The Hawera-based company's Allied Farmers Rural subsidiary will seek at least $500,000 from a bond issue to fund a proposed repayment plan with the Inland Revenue Department, and keep the balance for working capital.
The bonds will rank behind Allied Farmers' debt to Crown Asset Management Ltd, the unit tasked with clawing back funds used in the deposit guarantee scheme, and will be issued at $1 apiece, repayable on Aug. 31 2014 at 12 percent. The notes will also come with 58 options to buy shares for every 10 bonds held.

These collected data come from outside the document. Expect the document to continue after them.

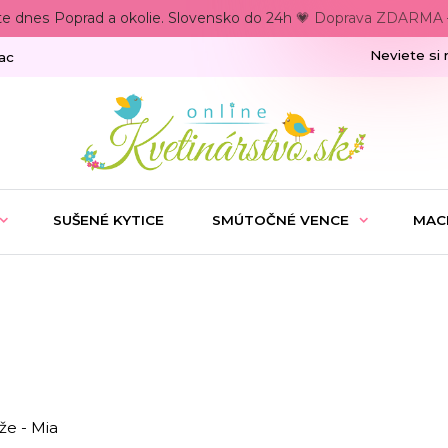
te dnes Poprad a okolie. Slovensko do 24h 💗 Doprava ZDARMA –
Neviete si 
ac
SUŠENÉ KYTICE
SMÚTOČNÉ VENCE
MAC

After the close of trading on Friday, Allied Farmers said it had sold its saleyard interests in Taranaki, Manawatu, Waikato and King Country to a joint venture subsidiary, NZ Farmers Livestock, for $3.6 million. Crown Asset Management took most of the proceeds to reduce the outstanding debt, with another $600,000 set aside for the tax department.

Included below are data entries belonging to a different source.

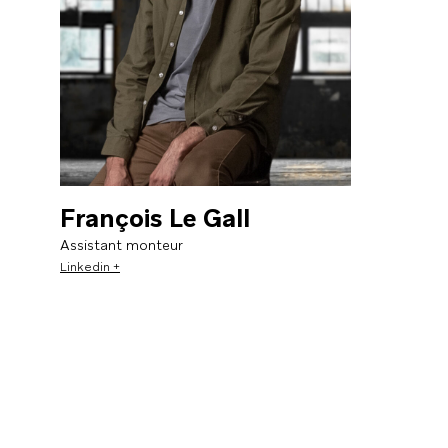
François Le Gall
Assistant monteur
Linkedin +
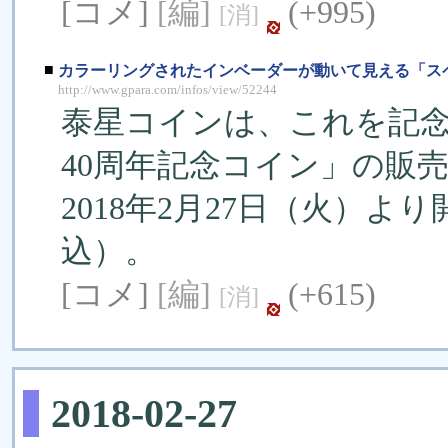
[コメ]
[編]
(+995)
[消]
■
カラーリングされたインベーダーが動いて見える「ス
http://www.gpara.com/infos/view/52244
泰星コインは、これを記
40周年記念コイン」の販
2018年2月27日（火）よ
込）。
[コメ]
[編]
(+615)
[消]
2018-02-27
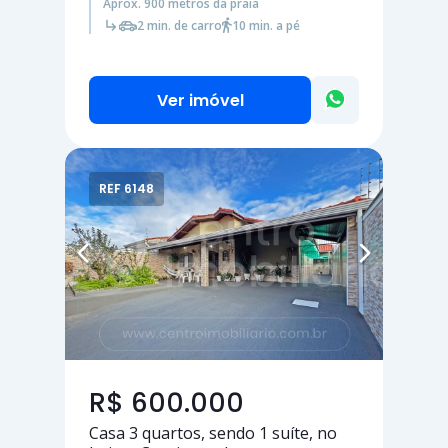
Aprox. 900 metros da praia
2 min. de carro
10 min. a pé
Ver imóvel
REF 6148
R$ 600.000
Casa
3 quartos
, sendo
1 suíte
, no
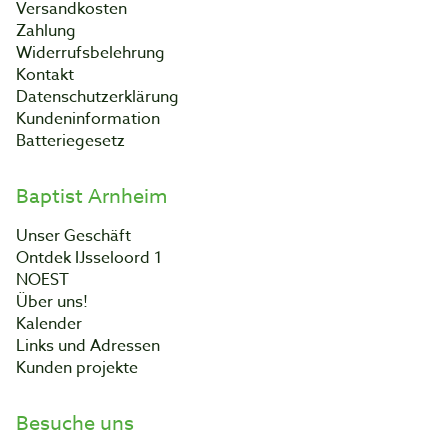
Versandkosten
Zahlung
Widerrufsbelehrung
Kontakt
Datenschutzerklärung
Kundeninformation
Batteriegesetz
Baptist Arnheim
Unser Geschäft
Ontdek IJsseloord 1
NOEST
Über uns!
Kalender
Links und Adressen
Kunden projekte
Besuche uns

Allied Farmers would also be able to draw on up to $310,000 to meet outstanding commitments.
The company is also in talks with another secured creditor owed $540,000, which has made a call on its debt.

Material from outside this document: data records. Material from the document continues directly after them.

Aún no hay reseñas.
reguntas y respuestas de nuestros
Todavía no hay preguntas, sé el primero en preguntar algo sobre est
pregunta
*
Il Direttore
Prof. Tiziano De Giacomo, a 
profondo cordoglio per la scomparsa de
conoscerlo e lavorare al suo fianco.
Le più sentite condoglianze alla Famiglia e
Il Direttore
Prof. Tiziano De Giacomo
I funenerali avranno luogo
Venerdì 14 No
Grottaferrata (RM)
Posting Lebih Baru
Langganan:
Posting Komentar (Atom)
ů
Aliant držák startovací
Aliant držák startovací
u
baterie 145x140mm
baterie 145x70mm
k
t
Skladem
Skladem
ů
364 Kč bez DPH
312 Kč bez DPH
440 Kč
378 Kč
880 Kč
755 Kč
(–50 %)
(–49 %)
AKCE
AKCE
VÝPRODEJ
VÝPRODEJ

Allied Farmers is trying to rebuild after the disastrous acquisition of financial assets from Hanover and United Finance for $394 million in 2009. It has ring-fenced what's left of the assets in its Allied Farmers Investments unit, which had assets of $753,000 and liabilities of $1.21 million, as at June 30.
The company reduced its secured debt to $5.1 million as at June 30 from $17 million a year earlier.
The shares were unchanged at 3 cents when the market opened, valuing the company at $2.72 million.